* _INSTRUCTIONS FOR THE TASK_
Gather every line from the entries below that includes "hanya".

(Recorded data)
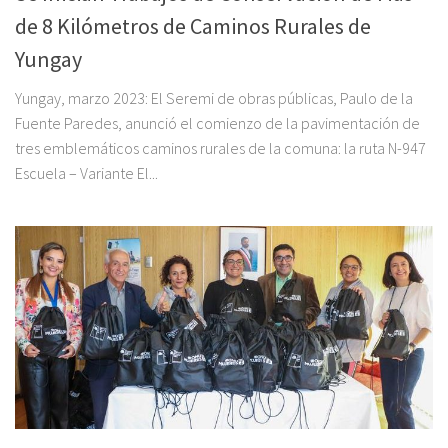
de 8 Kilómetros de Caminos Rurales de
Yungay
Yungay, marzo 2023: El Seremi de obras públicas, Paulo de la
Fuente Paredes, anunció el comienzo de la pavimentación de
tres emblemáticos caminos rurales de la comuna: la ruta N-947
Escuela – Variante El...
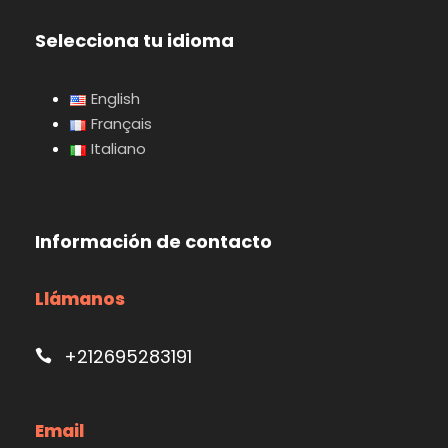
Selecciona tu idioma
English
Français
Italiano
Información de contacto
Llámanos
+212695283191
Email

--

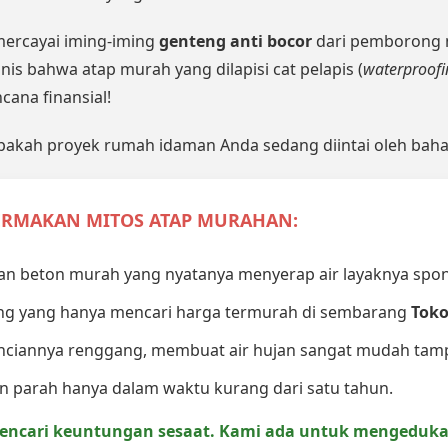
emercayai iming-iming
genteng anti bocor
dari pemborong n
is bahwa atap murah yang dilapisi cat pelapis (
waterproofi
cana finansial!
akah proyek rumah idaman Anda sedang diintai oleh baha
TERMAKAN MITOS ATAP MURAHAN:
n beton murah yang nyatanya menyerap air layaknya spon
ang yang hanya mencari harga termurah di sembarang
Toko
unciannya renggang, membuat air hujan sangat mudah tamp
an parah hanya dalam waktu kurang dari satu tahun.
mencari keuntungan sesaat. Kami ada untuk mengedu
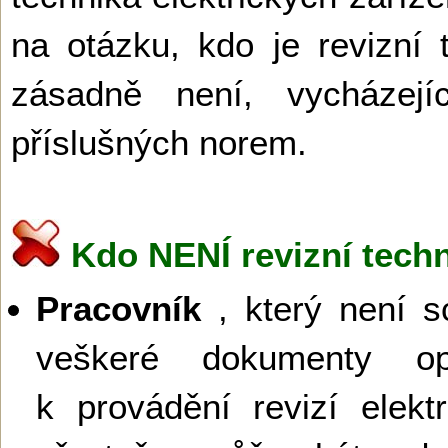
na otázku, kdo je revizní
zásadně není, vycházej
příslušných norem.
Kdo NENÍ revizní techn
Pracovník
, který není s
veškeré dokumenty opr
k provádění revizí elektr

==

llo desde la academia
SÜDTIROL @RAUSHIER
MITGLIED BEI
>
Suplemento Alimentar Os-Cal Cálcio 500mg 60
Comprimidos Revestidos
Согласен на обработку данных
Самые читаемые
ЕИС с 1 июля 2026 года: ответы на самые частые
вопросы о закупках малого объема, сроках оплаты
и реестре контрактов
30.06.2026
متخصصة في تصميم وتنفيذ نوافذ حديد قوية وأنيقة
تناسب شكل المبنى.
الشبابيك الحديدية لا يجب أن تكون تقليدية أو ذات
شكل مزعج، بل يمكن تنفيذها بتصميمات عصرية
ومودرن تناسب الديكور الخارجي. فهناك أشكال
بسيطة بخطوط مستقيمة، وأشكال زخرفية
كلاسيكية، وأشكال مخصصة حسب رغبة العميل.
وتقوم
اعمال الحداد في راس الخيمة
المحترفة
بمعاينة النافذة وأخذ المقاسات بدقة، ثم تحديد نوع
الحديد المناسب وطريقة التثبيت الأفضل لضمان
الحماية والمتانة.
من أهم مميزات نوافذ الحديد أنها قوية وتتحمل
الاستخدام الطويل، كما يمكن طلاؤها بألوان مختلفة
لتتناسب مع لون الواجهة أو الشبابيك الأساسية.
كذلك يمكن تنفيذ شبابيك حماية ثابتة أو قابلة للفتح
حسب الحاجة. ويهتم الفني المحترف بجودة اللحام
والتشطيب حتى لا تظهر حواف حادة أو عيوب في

* _PROBLEM SOLUTION_
ang yang hanya mencari harga termurah di sembarang
an parah hanya dalam waktu kurang dari satu tahun.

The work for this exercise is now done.